▶ _ACTION ITEM_
Give the records back exactly as written, but without the images.

▶ _DATA PROVIDED_
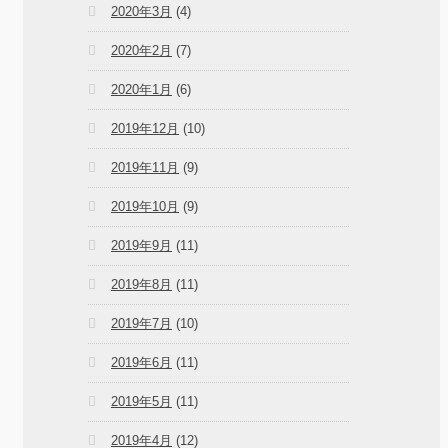
2020年3月
(4)
2020年2月
(7)
2020年1月
(6)
2019年12月
(10)
2019年11月
(9)
2019年10月
(9)
2019年9月
(11)
2019年8月
(11)
2019年7月
(10)
2019年6月
(11)
2019年5月
(11)
2019年4月
(12)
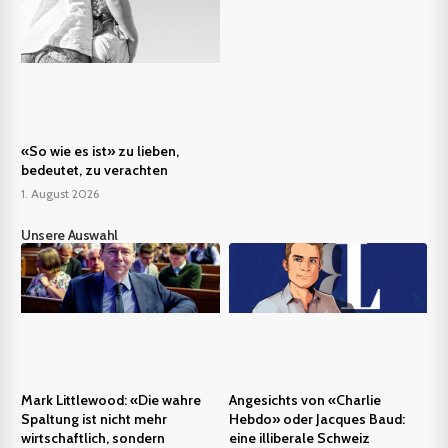
«So wie es ist» zu lieben,
bedeutet, zu verachten
1. August 2026
Unsere Auswahl
Mark Littlewood: «Die wahre
Angesichts von «Charlie
Spaltung ist nicht mehr
Hebdo» oder Jacques Baud:
wirtschaftlich, sondern
eine illiberale Schweiz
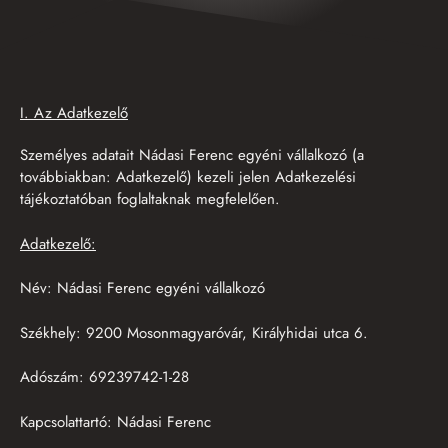
I. Az Adatkezelő
Személyes adatait Nádasi Ferenc egyéni vállalkozó (a
továbbiakban: Adatkezelő) kezeli jelen Adatkezelési
tájékoztatóban foglaltaknak megfelelően.
Adatkezelő:
Név: Nádasi Ferenc egyéni vállalkozó
Székhely: 9200 Mosonmagyaróvár, Királyhidai utca 6.
Adószám: 69239742-1-28
Kapcsolattartó: Nádasi Ferenc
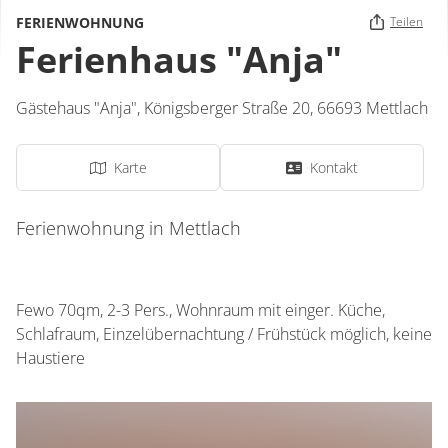
FERIENWOHNUNG
Teilen
Ferienhaus "Anja"
Gästehaus "Anja",
Königsberger Straße 20,
66693
Mettlach
Karte
Kontakt
Ferienwohnung in Mettlach
Fewo 70qm, 2-3 Pers., Wohnraum mit einger. Küche,
Schlafraum, Einzelübernachtung / Frühstück möglich, keine
Haustiere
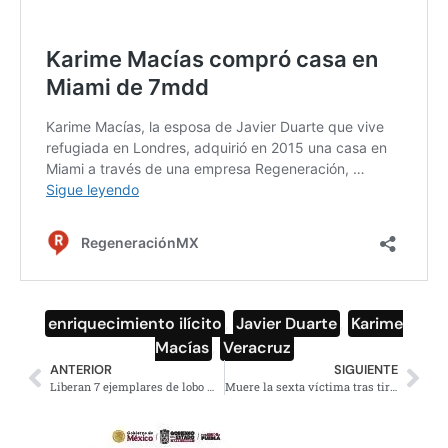
enriquecimiento ilícito
,
Javier Duarte
,
Karime
Macías
,
Veracruz
ANTERIOR
SIGUIENTE
Liberan 7 ejemplares de lobo mexicano, extinto en vida silvestre
Muere la sexta víctima tras tiroteo en Garibaldi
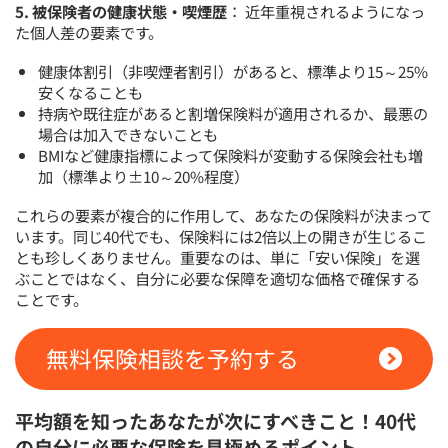
5. 被保険者の健康状態・喫煙歴
： 近年重視されるようになっ
た個人差の要素です。
健康体割引（非喫煙者割引）があると、標準より15～25%
安くなることも
持病や既往症があると割増保険料が適用されるか、最悪の
場合は加入できないことも
BMIなど健康指標によって保険料が変動する保険会社も増
加（標準より±10～20%程度）
これらの要素が複合的に作用して、あなたの保険料が決まって
います。同じ40代でも、保険料には2倍以上の開きが生じるこ
とも珍しくありません。重要なのは、単に「安い保険」を選
ぶことではなく、自分に必要な保障を適切な価格で確保する
ことです。
無料保険相談を予約する
平均額を知ったあなたが次にすべきこと！40代
の自分に必要な保険を見極めるポイント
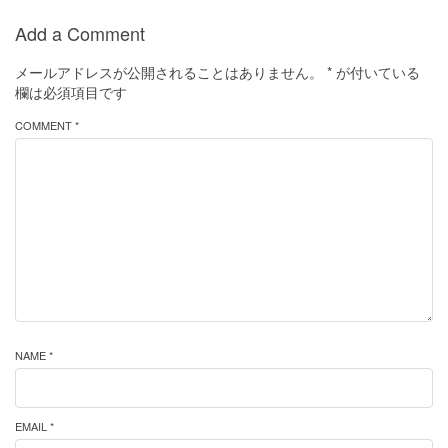
Add a Comment
メールアドレスが公開されることはありません。
*
が付いている
欄は必須項目です
COMMENT *
NAME *
EMAIL *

▶ _TASK OUTPUT_
2020年3月
(4)
2020年2月
(7)
2020年1月
(6)
2019年12月
(10)
2019年11月
(9)
2019年10月
(9)
2019年9月
(11)
2019年8月
(11)
2019年7月
(10)
2019年6月
(11)
2019年5月
(11)
2019年4月
(12)
«So wie es ist» zu lieben,
bedeutet, zu verachten
1. August 2026
Unsere Auswahl
Mark Littlewood: «Die wahre
Angesichts von «Charlie
Spaltung ist nicht mehr
Hebdo» oder Jacques Baud:
wirtschaftlich, sondern
eine illiberale Schweiz
I. Az Adatkezelő
Személyes adatait Nádasi Ferenc egyéni vállalkozó (a
továbbiakban: Adatkezelő) kezeli jelen Adatkezelési
tájékoztatóban foglaltaknak megfelelően.
Adatkezelő:
Név: Nádasi Ferenc egyéni vállalkozó
Székhely: 9200 Mosonmagyaróvár, Királyhidai utca 6.
Adószám: 69239742-1-28
Kapcsolattartó: Nádasi Ferenc
FERIENWOHNUNG
Teilen
Ferienhaus "Anja"
Gästehaus "Anja",
Königsberger Straße 20,
66693
Mettlach
Karte
Kontakt
Ferienwohnung in Mettlach
Fewo 70qm, 2-3 Pers., Wohnraum mit einger. Küche,
Schlafraum, Einzelübernachtung / Frühstück möglich, keine
Haustiere
enriquecimiento ilícito
,
Javier Duarte
,
Karime
Macías
,
Veracruz
ANTERIOR
SIGUIENTE
Liberan 7 ejemplares de lobo mexicano, extinto en vida silvestre
Muere la sexta víctima tras tiroteo en Garibaldi
5. 被保険者の健康状態・喫煙歴
： 近年重視されるようになっ
た個人差の要素です。
健康体割引（非喫煙者割引）があると、標準より15～25%
安くなることも
持病や既往症があると割増保険料が適用されるか、最悪の
場合は加入できないことも
BMIなど健康指標によって保険料が変動する保険会社も増
加（標準より±10～20%程度）
これらの要素が複合的に作用して、あなたの保険料が決まって
います。同じ40代でも、保険料には2倍以上の開きが生じるこ
とも珍しくありません。重要なのは、単に「安い保険」を選
ぶことではなく、自分に必要な保障を適切な価格で確保する
ことです。
無料保険相談を予約する
平均額を知ったあなたが次にすべきこと！40代
の自分に必要な保険を見極めるポイント
Add a Comment
メールアドレスが公開されることはありません。
*
が付いている
欄は必須項目です
COMMENT *
NAME *
EMAIL *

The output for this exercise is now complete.